[Stored data]
*-*-*
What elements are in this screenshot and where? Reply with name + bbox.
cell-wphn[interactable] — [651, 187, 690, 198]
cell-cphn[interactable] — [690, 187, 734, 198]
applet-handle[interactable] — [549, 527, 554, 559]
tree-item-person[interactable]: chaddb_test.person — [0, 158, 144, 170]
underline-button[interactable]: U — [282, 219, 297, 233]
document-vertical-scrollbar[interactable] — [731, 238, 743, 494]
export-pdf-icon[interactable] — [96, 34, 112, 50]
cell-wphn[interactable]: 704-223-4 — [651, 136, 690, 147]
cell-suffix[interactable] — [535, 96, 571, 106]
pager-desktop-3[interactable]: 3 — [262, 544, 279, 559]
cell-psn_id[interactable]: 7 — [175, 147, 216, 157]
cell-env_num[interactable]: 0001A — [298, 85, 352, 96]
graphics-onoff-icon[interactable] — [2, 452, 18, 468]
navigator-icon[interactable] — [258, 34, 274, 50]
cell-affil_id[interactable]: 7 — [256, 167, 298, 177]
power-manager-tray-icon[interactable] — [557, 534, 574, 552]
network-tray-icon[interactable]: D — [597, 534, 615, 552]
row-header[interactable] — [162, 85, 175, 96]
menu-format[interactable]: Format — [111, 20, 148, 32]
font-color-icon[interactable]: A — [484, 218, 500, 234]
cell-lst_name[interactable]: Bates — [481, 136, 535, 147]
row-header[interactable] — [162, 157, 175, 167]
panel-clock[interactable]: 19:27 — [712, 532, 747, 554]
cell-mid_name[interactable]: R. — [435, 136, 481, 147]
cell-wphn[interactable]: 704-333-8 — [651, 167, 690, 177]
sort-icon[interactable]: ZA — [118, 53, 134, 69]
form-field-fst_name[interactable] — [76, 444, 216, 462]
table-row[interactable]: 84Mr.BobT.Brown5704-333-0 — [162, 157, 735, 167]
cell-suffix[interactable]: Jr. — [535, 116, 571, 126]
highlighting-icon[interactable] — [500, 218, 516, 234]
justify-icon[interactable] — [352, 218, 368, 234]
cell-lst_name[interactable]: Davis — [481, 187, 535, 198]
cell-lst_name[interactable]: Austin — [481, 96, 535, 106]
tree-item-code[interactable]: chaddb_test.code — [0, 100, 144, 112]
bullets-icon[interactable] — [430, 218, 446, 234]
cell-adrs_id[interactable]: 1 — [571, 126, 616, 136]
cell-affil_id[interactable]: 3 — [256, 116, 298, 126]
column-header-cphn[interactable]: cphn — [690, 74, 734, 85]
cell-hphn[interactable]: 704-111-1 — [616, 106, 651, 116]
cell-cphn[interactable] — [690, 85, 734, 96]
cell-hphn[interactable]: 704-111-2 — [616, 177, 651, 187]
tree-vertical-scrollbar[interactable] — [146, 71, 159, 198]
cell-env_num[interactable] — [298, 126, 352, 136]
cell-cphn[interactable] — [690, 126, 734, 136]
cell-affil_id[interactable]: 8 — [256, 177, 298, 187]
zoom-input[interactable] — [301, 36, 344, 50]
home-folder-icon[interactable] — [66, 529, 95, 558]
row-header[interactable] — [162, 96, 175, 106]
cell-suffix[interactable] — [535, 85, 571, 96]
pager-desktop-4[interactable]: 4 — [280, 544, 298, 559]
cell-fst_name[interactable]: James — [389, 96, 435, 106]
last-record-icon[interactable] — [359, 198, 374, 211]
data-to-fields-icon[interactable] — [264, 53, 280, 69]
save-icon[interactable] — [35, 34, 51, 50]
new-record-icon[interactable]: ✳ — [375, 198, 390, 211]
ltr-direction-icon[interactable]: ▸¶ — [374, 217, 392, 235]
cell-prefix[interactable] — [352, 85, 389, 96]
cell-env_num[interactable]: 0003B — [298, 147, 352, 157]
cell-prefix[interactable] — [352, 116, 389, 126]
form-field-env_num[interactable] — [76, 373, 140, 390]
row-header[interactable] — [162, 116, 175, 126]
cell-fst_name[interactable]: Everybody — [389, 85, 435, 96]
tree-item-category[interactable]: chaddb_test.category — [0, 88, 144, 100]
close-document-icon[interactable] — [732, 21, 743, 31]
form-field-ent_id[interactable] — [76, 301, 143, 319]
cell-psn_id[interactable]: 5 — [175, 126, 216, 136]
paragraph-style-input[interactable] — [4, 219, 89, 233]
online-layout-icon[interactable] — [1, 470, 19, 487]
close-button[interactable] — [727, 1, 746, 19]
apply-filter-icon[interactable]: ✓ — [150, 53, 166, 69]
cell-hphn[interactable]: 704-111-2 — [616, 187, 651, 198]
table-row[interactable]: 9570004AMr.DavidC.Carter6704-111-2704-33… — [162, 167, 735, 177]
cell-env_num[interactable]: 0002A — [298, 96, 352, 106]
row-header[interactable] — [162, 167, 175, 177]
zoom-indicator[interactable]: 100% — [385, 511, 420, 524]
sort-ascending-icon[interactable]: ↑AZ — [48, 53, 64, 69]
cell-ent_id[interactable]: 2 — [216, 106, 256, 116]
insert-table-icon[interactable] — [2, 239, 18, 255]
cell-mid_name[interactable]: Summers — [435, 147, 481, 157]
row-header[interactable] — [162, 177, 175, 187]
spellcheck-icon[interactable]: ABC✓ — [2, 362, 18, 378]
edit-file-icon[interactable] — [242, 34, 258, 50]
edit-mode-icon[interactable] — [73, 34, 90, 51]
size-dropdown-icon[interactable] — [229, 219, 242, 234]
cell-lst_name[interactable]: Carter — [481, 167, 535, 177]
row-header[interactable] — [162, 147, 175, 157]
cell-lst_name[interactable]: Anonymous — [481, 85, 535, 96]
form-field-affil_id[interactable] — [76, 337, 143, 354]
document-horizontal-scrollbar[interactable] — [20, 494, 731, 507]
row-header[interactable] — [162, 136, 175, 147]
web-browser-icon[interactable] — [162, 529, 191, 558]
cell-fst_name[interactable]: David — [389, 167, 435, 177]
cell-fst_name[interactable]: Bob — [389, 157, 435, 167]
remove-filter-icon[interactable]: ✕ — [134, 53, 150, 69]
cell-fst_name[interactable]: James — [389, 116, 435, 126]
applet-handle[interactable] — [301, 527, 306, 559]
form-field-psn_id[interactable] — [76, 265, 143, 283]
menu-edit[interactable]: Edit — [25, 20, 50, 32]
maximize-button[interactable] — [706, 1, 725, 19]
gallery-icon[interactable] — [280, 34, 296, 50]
*-*-*
Copy out each line carrying the string "item" from the data.

**RESPONSE BELOW**
tree-item-person[interactable]: chaddb_test.person — [0, 158, 144, 170]
tree-item-code[interactable]: chaddb_test.code — [0, 100, 144, 112]
tree-item-category[interactable]: chaddb_test.category — [0, 88, 144, 100]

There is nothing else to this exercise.